Ho partecipato al Game Chef solamente l’anno scorso ma, nella mia limitata esperienza, condivido con altri che hanno già scritto i giudizi riguardo a questo evento. È bello trovarsi una volta all’anno, con un tema originale, con ingredienti predefiniti, a cercare d’imbrigliare l’ispirazione, di dargli forma, e di farlo nei tempi limitati del concorso. Tutti questi elementi (il tema, gli ingredienti, il tempo) sono spesso la chiave che porta a ottenere risultati interessanti.

C’è altro, però: il Game Chef è l’espressione di una comunità. Anche chi, come me, ha ricominciato a giocare da poco, e solo recentemente si è messo a giocare pure a fare il game designer, nel Game Chef può trovare interessanti occasioni di confronto. Leggere i giochi degli altri, scambiare commenti, raccogliere suggerimenti: questi sono elementi del concorso forse ancora più importanti dell’atto stesso di partecipare con un proprio gioco.

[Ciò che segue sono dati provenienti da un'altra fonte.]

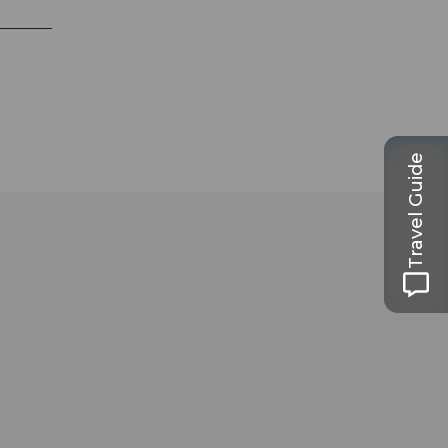
Travel Guide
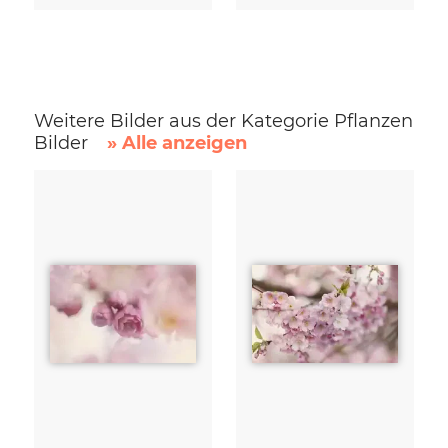
Weitere Bilder aus der Kategorie Pflanzen
Bilder
» Alle anzeigen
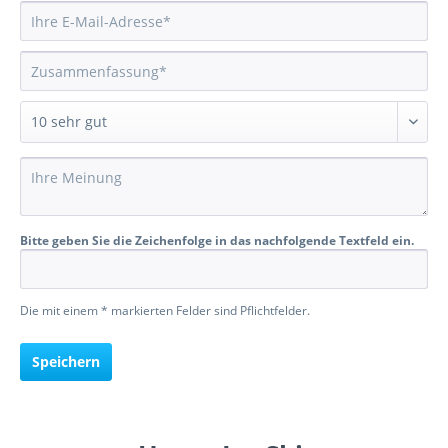
Bitte geben Sie die Zeichenfolge in das nachfolgende Textfeld ein.
Die mit einem * markierten Felder sind Pflichtfelder.
Speichern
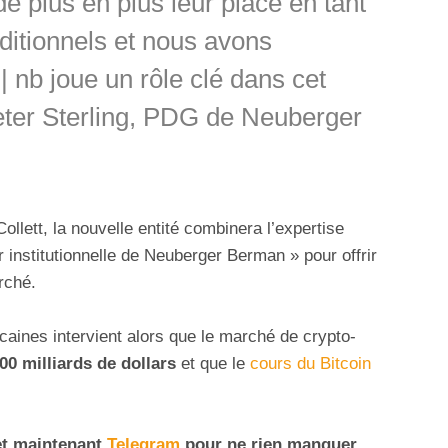
 plus en plus leur place en tant
ditionnels et nous avons
 | nb joue un rôle clé dans cet
ter Sterling, PDG de Neuberger
ollett, la nouvelle entité combinera l’expertise
r institutionnelle de Neuberger Berman » pour offrir
rché.
caines intervient alors que le marché de crypto-
00 milliards de dollars
et que le
cours du Bitcoin
t maintenant
Telegram
pour ne rien manquer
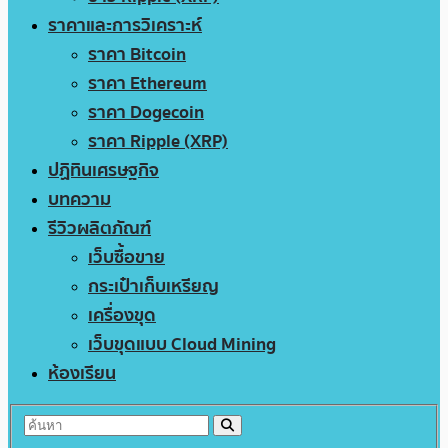
ราคาและการวิเคราะห์
ราคา Bitcoin
ราคา Ethereum
ราคา Dogecoin
ราคา Ripple (XRP)
ปฏิทินเศรษฐกิจ
บทความ
รีวิวผลิตภัณฑ์
เว็บซื้อขาย
กระเป๋าเก็บเหรียญ
เครื่องขุด
เว็บขุดแบบ Cloud Mining
ห้องเรียน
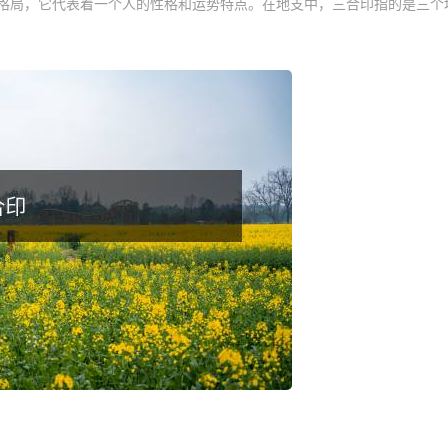
格局，它代表着一个人的性格和运势特点。在地支中，三合印指的是三个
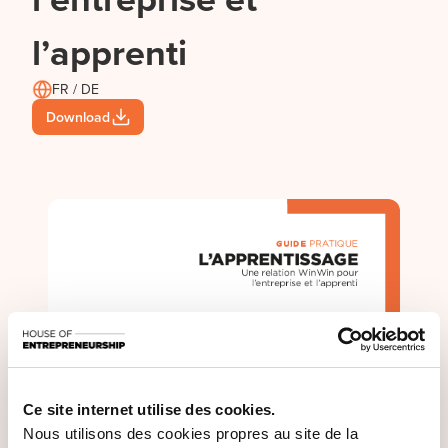
l’apprenti
FR / DE
Download
Ce site internet utilise des cookies.
Nous utilisons des cookies propres au site de la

Se siete in dubbio, partecipate! Il bello del concorso non è tanto nel “piazzamento” che raggiungerete, quanto piuttosto nelle mille idee interessanti che avrete occasione di scoprire nei lavori degli altri partecipanti, e nei commenti che riceverete a proposito del vostro gioco. Riceverete complimenti inaspettati (che fanno sempre piacere) ma, soprattutto, opinioni stimolanti, suggerimenti intriganti, e avrete modo di legare con una rete di giocatori e designer disponibili, capaci e generosi (e, nel caso vi fosse sorto il dubbio, no, non sono pagato per questa sviolinata!).

Davide Pignedoli, partecipante del Game Chef Pummarola Ediscion 2014 (The City of Judas)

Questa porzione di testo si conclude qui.